The 6 Conditions That Drive Innovation

Innovation is not only interesting, it’s crucial for business growth. Peter Drucker said that “Business has only two functions: marketing and innovating.” Teams in companies all around the world are required to be “innovative.” However, this is easier said than done.

While the human element of the innovation process is the most critical, complex, and dynamic part, it’s often overlooked when teams are laser-focused on product development. 

Having a lot of ideas does not mean you’re an innovator. Innovating is not an individual effort; innovation is an outcome from a multitude of actors. I define innovation as “a valuable new idea put into practice/ practical use, shared, scaled and sustained to transform the ways we live and work.” Without all these steps, ideas and inventions are just “nice-to-haves,” not transformative innovations.

According to KPMG’s benchmarking research into innovation (2018, 2020), deeply human qualities are regarded as the main obstacles to innovation: office politics, turf wars, and lack of alignment. This, again, underlies the human – even personal – nature of innovation. The energy that runs through the process of innovation is profoundly human. Having produced several innovation summits, coached, and interviewed countless executives and entrepreneurs, a model for coaching the innovativeness emerged. 

A model of six concepts that begin with the letter C helps to identify the areas where competency is crucial for innovative individuals and teams. It’s people who keep creating and whose collective energy keeps the innovation process alive. I call it “innovativeness.” Human innovativeness is about “applying creativity in service of innovation.” 

Personal Conditions for Innovativeness: Curiosity & Courage

Without curiosity, without somebody asking, Why? Why not? What if? We would have stayed in caves. In an interview for my research, Nora Denzel, who was the CEO of Redbox, said that she has to learn the most important questions quickly in her role as a turnaround CEO. It’s an art to be curious and to ask good questions.

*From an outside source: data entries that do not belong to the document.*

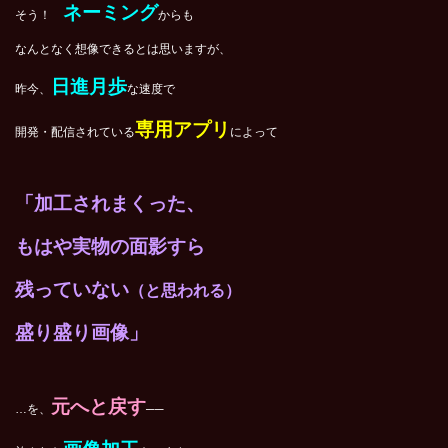
ネーミング
そう！
からも
なんとなく想像できるとは思いますが、
日進月歩
昨今、
な速度で
専用アプリ
開発・配信されている
によって
「加工されまくった、
もはや実物の面影すら
残っていない
（と思われる）
盛り盛り画像」
元へと戻す
…を、
──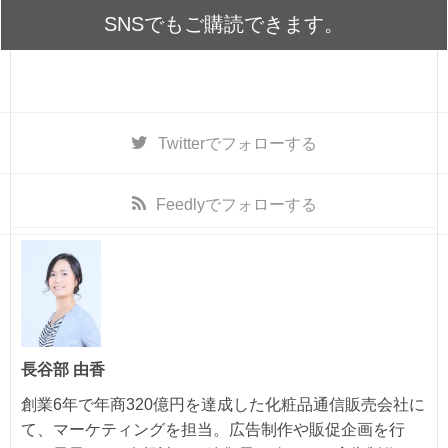
SNSでもご購読できます。
Twitter
でフォローする
Feedly
でフォローする
長谷部 由香
創業6年で年商320億円を達成した化粧品通信販売会社に
て、マーケティングを担当。広告制作や販促企画を行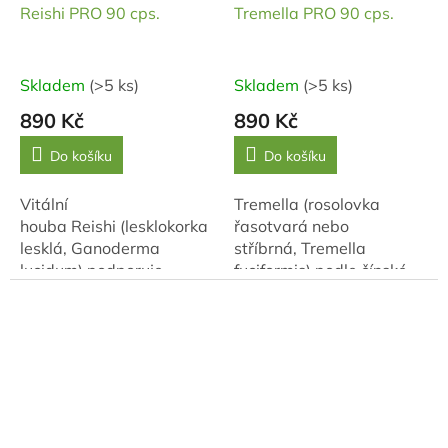
Reishi PRO 90 cps.
Tremella PRO 90 cps.
Skladem
(>5 ks)
Skladem
(>5 ks)
890 Kč
890 Kč
Do košíku
Do košíku
Vitální
Tremella (rosolovka
houba Reishi (lesklokorka
řasotvará nebo
lesklá, Ganoderma
stříbrná, Tremella
lucidum) podporuje
fuciformis) podle čínské
přirozenou
medicíny zvlhčuje sliznice.
obranyschopnost a vitalitu, přispívá
Obsahuje vysoké
k udržení...
množství minerálů.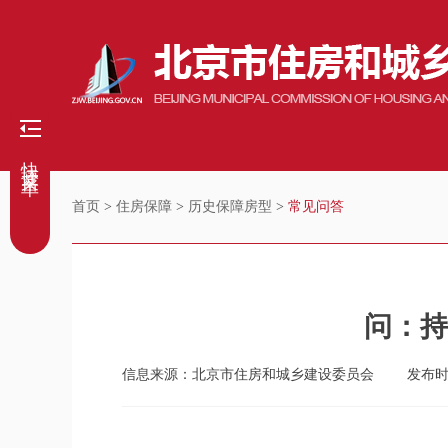
快捷菜单
首页
>
住房保障
>
历史保障房型
>
常见问答
问：持
信息来源：北京市住房和城乡建设委员会
发布时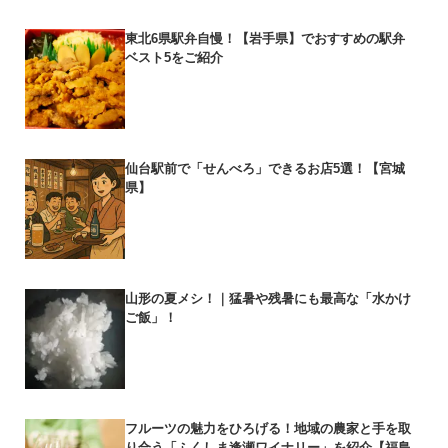
東北6県駅弁自慢！【岩手県】でおすすめの駅弁
ベスト5をご紹介
仙台駅前で「せんべろ」できるお店5選！【宮城
県】
山形の夏メシ！｜猛暑や残暑にも最高な「水かけ
ご飯」！
フルーツの魅力をひろげる！地域の農家と手を取
り合う「ふくしま逢瀬ワイナリー」を紹介【福島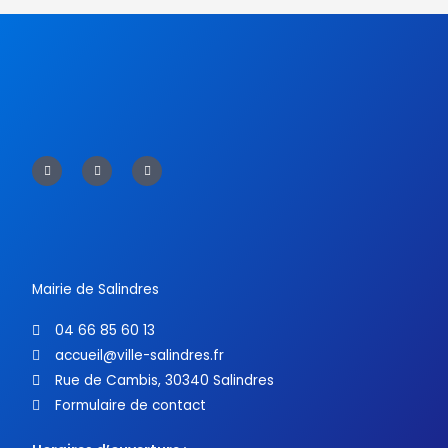
F
T
Y
a
w
o
c
i
u
e
t
t
b
t
u
o
e
b
o
r
e
k
-
f
Mairie de Salindres
04 66 85 60 13
accueil@ville-salindres.fr
Rue de Cambis, 30340 Salindres
Formulaire de contact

Curiosity is the quality of the brave. It takes courage to create. Innovating is about exploring the unknown, making bets, and taking risks. It can also be exhausting and make people fearful.

Relationship Conditions for Innovativeness: Communication & Collaboration

A teams internal communication skills become crucial when they are working under financial and time pressures. The long-term success of innovation hinges on communication – internally and externally.  

Innovation is not something that’s born in isolation. Innovations are outcomes of co-creation, but collaboration is not easy. When communication and collaboration fail, the innovation process is doomed. Creativity thrives in inclusive and brave environments. 

Organizational Conditions for Innovativeness: Collective Intelligence & Culture

Companies where people actively share knowledge, skills, and energy are at an advantage. Various crowdsourcing and collaboration platforms that help employees, customers, and other stakeholders to contribute, harvest, and nurture ideas are invaluable. Besides aiding in communicating and collaboration, they’re useful in trend and pattern recognition. These are the seeds for new thinking and innovation.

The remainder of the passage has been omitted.